INFORMATION SHOWN Block Start
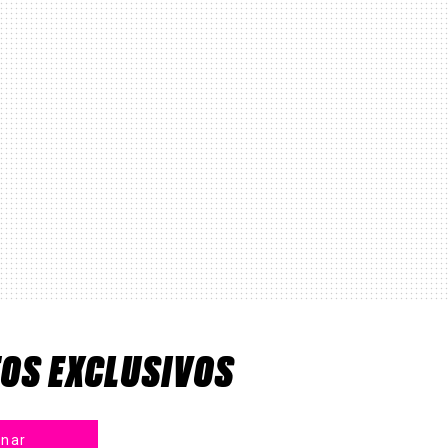
TOS EXCLUSIVOS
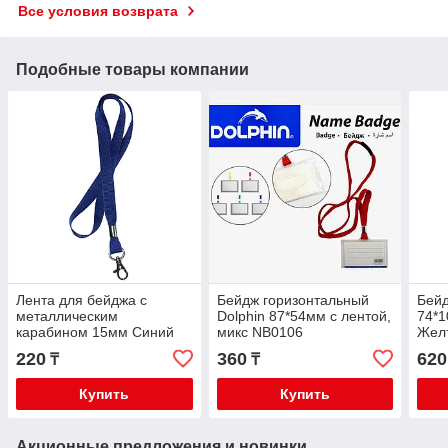
Все условия возврата
Подобные товары компании
Лента для бейджа с
Бейдж горизонтальный
Бейд
металлическим
Dolphin 87*54мм с лентой,
74*1
карабином 15мм Синий
микс NB0106
Жел
220
360
620
₸
₸
Купить
Купить
Акционные предложения и новинки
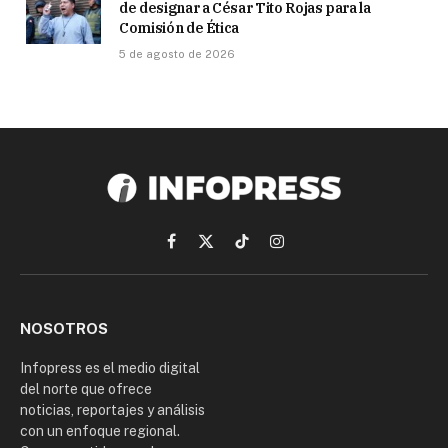
de designar a César Tito Rojas para la
Comisión de Ética
5 de agosto de 2026
Facebook
X
TikTok
Instagram
(Twitter)
NOSOTROS
Infopress es el medio digital
del norte que ofrece
noticias, reportajes y análisis
con un enfoque regional.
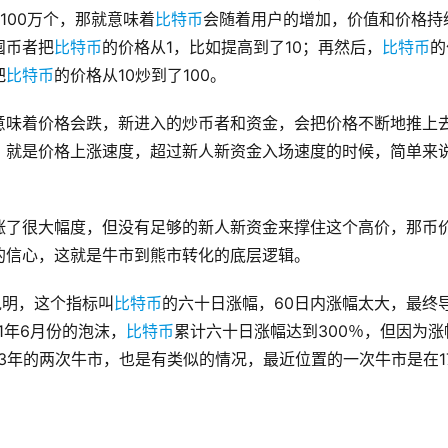
100万个，那就意味着
比特币
会随着用户的增加，价值和价格持
囤币者把
比特币
的价格从1，比如提高到了10；再然后，
比特币
的
把
比特币
的价格从10炒到了100。
意味着价格会跌，新进入的炒币者和资金，会把价格不断地推上
？就是价格上涨速度，超过新人新资金入场速度的时候，简单来
涨了很大幅度，但没有足够的新人新资金来撑住这个高价，那币
的信心，这就是牛市到熊市转化的底层逻辑。
说明，这个指标叫
比特币
的六十日涨幅，60日内涨幅太大，最终
1年6月份的泡沫，
比特币
累计六十日涨幅达到300％，但因为涨
3年的两次牛市，也是有类似的情况，最近位置的一次牛市是在1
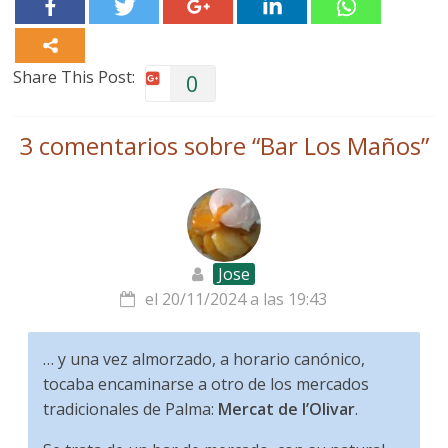
Share This Post:
0
3 comentarios sobre “
Bar Los Maños
”
Jose
el 20/11/2024 a las 19:43
… y una vez almorzado, a horario canónico,
tocaba encaminarse a otro de los mercados
tradicionales de Palma:
Mercat de l’Olivar
.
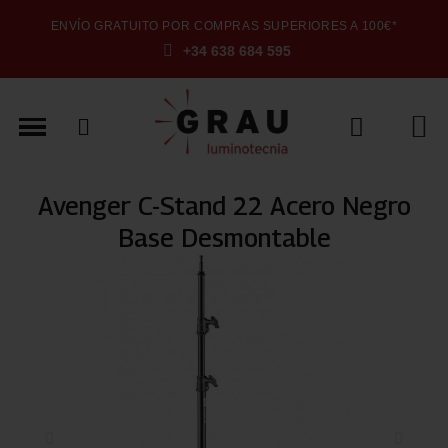
ENVÍO GRATUITO POR COMPRAS SUPERIORES A 100€*
+34 638 684 595
Avenger C-Stand 22 Acero Negro
Base Desmontable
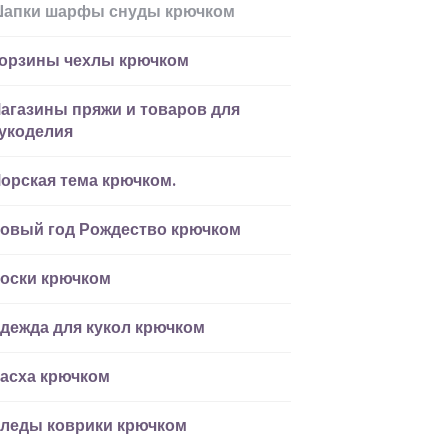
апки шарфы снуды крючком
орзины чехлы крючком
агазины пряжи и товаров для
укоделия
орская тема крючком.
овый год Рождество крючком
оски крючком
дежда для кукол крючком
асха крючком
леды коврики крючком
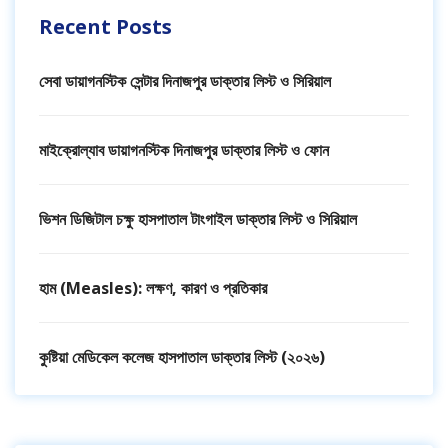
Recent Posts
সেবা ডায়াগনস্টিক সেন্টার দিনাজপুর ডাক্তার লিস্ট ও সিরিয়াল
মাইক্রোল্যাব ডায়াগনস্টিক দিনাজপুর ডাক্তার লিস্ট ও ফোন
ভিশন ডিজিটাল চক্ষু হাসপাতাল টাংগাইল ডাক্তার লিস্ট ও সিরিয়াল
হাম (Measles): লক্ষণ, কারণ ও প্রতিকার
কুষ্টিয়া মেডিকেল কলেজ হাসপাতাল ডাক্তার লিস্ট (২০২৬)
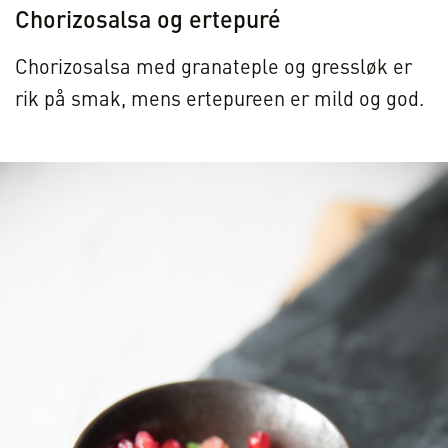
Chorizosalsa og ertepuré
Chorizosalsa med granateple og gressløk er
rik på smak, mens ertepureen er mild og god.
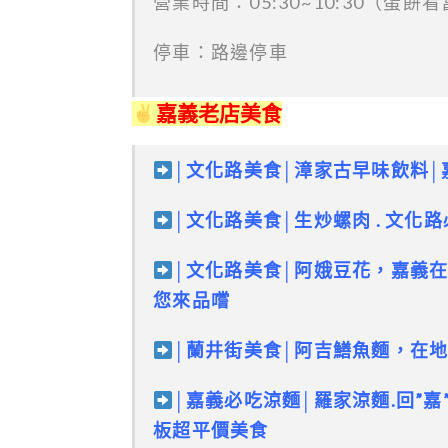
營業時間：05:30~10:30（蛋餅
停車：路邊停車
嘉義老店美食
│文化路美食│漳家古早味飲料│
│文化路美食│生炒螺肉 . 文化路
│文化路美食│
阿娥豆花，嘉義在
您來品嚐
│蘭井街美食│
阿吉鱔魚麵，在
│嘉義必吃涼麵│羅家涼麵.回”嘉
板超平價美食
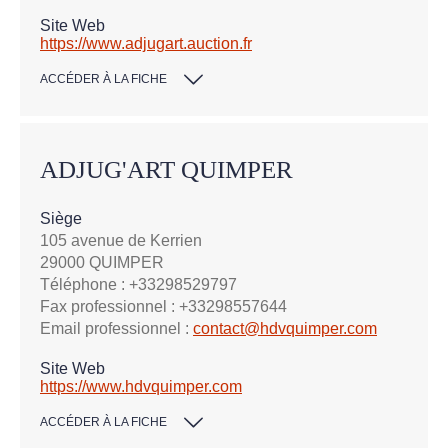
Site Web
https://www.adjugart.auction.fr
ACCÉDER À LA FICHE
ADJUG'ART QUIMPER
Siège
105 avenue de Kerrien
29000 QUIMPER
Téléphone : +33298529797
Fax professionnel : +33298557644
Email professionnel :
contact@hdvquimper.com
Site Web
https://www.hdvquimper.com
ACCÉDER À LA FICHE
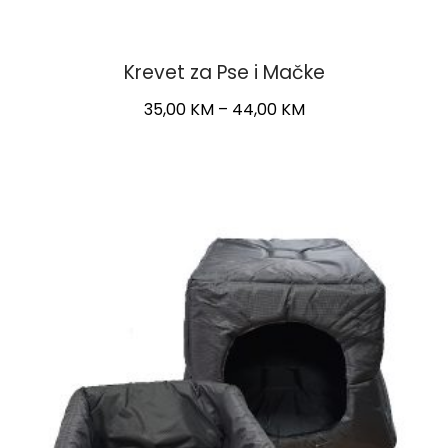
Krevet za Pse i Mačke
Price
35,00
KM
–
44,00
KM
range:
This
35,00 KM
product
through
has
44,00 KM
multiple
variants.
The
options
may
be
chosen
on
the
product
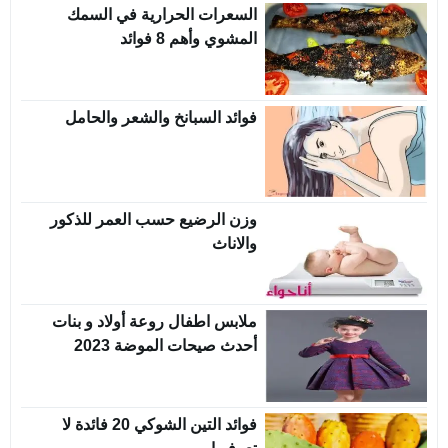
السعرات الحرارية في السمك
المشوي وأهم 8 فوائد
فوائد السبانخ والشعر والحامل
وزن الرضيع حسب العمر للذكور
والاناث
ملابس اطفال روعة أولاد و بنات
أحدث صيحات الموضة 2023
فوائد التين الشوكي 20 فائدة لا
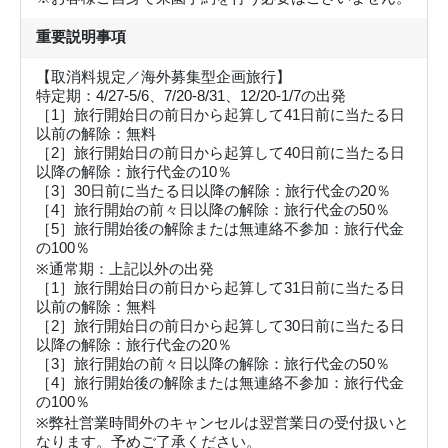
重要説明事項
【取消料規定／海外募集型企画旅行】
特定期：4/27-5/6、7/20-8/31、12/20-1/7の出発
［1］旅行開始日の前日から起算して41日前に当たる日
以前の解除：無料
［2］旅行開始日の前日から起算して40日前に当たる日
以降の解除：旅行代金の10％
［3］30日前に当たる日以降の解除：旅行代金の20％
［4］旅行開始の前々日以降の解除：旅行代金の50％
［5］旅行開始後の解除または無連絡不参加：旅行代金
の100％
※通常期：上記以外の出発
［1］旅行開始日の前日から起算して31日前に当たる日
以前の解除：無料
［2］旅行開始日の前日から起算して30日前に当たる日
以降の解除：旅行代金の20％
［3］旅行開始の前々日以降の解除：旅行代金の50％
［4］旅行開始後の解除または無連絡不参加：旅行代金
の100％
※弊社営業時間外のキャンセルは翌営業日の受付扱いと
なります。予めご了承ください。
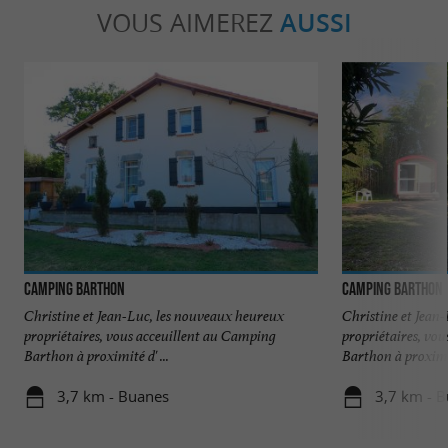
VOUS AIMEREZ
AUSSI
Camping Barthon
Camping Barthon
Christine et Jean-Luc, les nouveaux heureux
Christine et Jean
propriétaires, vous acceuillent au Camping
propriétaires, vo
Barthon à proximité d' ...
Barthon à proximité
3,7 km - Buanes
3,7 km -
INFORMATION SHOWN Block End
_EXERCISE DESCRIPTION_
Exclude the images and reproduce the remaining data exactly.

_SOLUTION_
TOS EXCLUSIVOS
Все условия возврата
Подобные товары компании
Лента для бейджа с
Бейдж горизонтальный
Бейд
металлическим
Dolphin 87*54мм с лентой,
74*1
карабином 15мм Синий
микс NB0106
Жел
220
360
620
₸
₸
Купить
Купить
Акционные предложения и новинки
de designar a César Tito Rojas para la
Comisión de Ética
5 de agosto de 2026
Facebook
X
TikTok
Instagram
(Twitter)
NOSOTROS
Infopress es el medio digital
del norte que ofrece
noticias, reportajes y análisis
con un enfoque regional.
100万个，那就意味着
比特币
会随着用户的增加，价值和价格持
囤币者把
比特币
的价格从1，比如提高到了10；再然后，
比特币
的
把
比特币
的价格从10炒到了100。
意味着价格会跌，新进入的炒币者和资金，会把价格不断地推上
？就是价格上涨速度，超过新人新资金入场速度的时候，简单来
涨了很大幅度，但没有足够的新人新资金来撑住这个高价，那币
的信心，这就是牛市到熊市转化的底层逻辑。
说明，这个指标叫
比特币
的六十日涨幅，60日内涨幅太大，最终
1年6月份的泡沫，
比特币
累计六十日涨幅达到300％，但因为涨
3年的两次牛市，也是有类似的情况，最近位置的一次牛市是在1
Share This Post:
0
3 comentarios sobre “
Bar Los Maños
”
Jose
el 20/11/2024 a las 19:43
… y una vez almorzado, a horario canónico,
tocaba encaminarse a otro de los mercados
tradicionales de Palma:
Mercat de l’Olivar
.
ENVÍO GRATUITO POR COMPRAS SUPERIORES A 100€*
+34 638 684 595
Avenger C-Stand 22 Acero Negro
Base Desmontable
апки шарфы снуды крючком
орзины чехлы крючком
агазины пряжи и товаров для
укоделия
орская тема крючком.
овый год Рождество крючком
оски крючком
дежда для кукол крючком
асха крючком
леды коврики крючком
Recent Posts
সেবা ডায়াগনস্টিক সেন্টার দিনাজপুর ডাক্তার লিস্ট ও সিরিয়াল
মাইক্রোল্যাব ডায়াগনস্টিক দিনাজপুর ডাক্তার লিস্ট ও ফোন
ভিশন ডিজিটাল চক্ষু হাসপাতাল টাংগাইল ডাক্তার লিস্ট ও সিরিয়াল
হাম (Measles): লক্ষণ, কারণ ও প্রতিকার
কুষ্টিয়া মেডিকেল কলেজ হাসপাতাল ডাক্তার লিস্ট (২০২৬)
Chorizosalsa og ertepuré
Chorizosalsa med granateple og gressløk er
rik på smak, mens ertepureen er mild og god.
營業時間：05:30~10:30（蛋餅
停車：路邊停車
嘉義老店美食
│文化路美食│漳家古早味飲料│
│文化路美食│生炒螺肉 . 文化路
│文化路美食│
阿娥豆花，嘉義在
您來品嚐
│蘭井街美食│
阿吉鱔魚麵，在
│嘉義必吃涼麵│羅家涼麵.回”嘉
板超平價美食
Site Web
https://www.adjugart.auction.fr
ACCÉDER À LA FICHE
ADJUG'ART QUIMPER
Siège
105 avenue de Kerrien
29000 QUIMPER
Téléphone : +33298529797
Fax professionnel : +33298557644
Email professionnel :
contact@hdvquimper.com
Site Web
https://www.hdvquimper.com
ACCÉDER À LA FICHE
Krevet za Pse i Mačke
Price
35,00
KM
–
44,00
KM
range:
This
35,00 KM
product
through
has
44,00 KM
multiple
variants.
The
options
may
be
chosen
on
the
product
السعرات الحرارية في السمك
المشوي وأهم 8 فوائد
فوائد السبانخ والشعر والحامل
وزن الرضيع حسب العمر للذكور
والاناث
ملابس اطفال روعة أولاد و بنات
أحدث صيحات الموضة 2023
فوائد التين الشوكي 20 فائدة لا
重要説明事項
【取消料規定／海外募集型企画旅行】
特定期：4/27-5/6、7/20-8/31、12/20-1/7の出発
［1］旅行開始日の前日から起算して41日前に当たる日
以前の解除：無料
［2］旅行開始日の前日から起算して40日前に当たる日
以降の解除：旅行代金の10％
［3］30日前に当たる日以降の解除：旅行代金の20％
［4］旅行開始の前々日以降の解除：旅行代金の50％
［5］旅行開始後の解除または無連絡不参加：旅行代金
の100％
※通常期：上記以外の出発
［1］旅行開始日の前日から起算して31日前に当たる日
以前の解除：無料
［2］旅行開始日の前日から起算して30日前に当たる日
以降の解除：旅行代金の20％
［3］旅行開始の前々日以降の解除：旅行代金の50％
［4］旅行開始後の解除または無連絡不参加：旅行代金
の100％
※弊社営業時間外のキャンセルは翌営業日の受付扱いと
なります。予めご了承ください。
VOUS AIMEREZ
AUSSI
Camping Barthon
Camping Barthon
Christine et Jean-Luc, les nouveaux heureux
Christine et Jean
propriétaires, vous acceuillent au Camping
propriétaires, vo
Barthon à proximité d' ...
Barthon à proximité
3,7 km - Buanes
3,7 km -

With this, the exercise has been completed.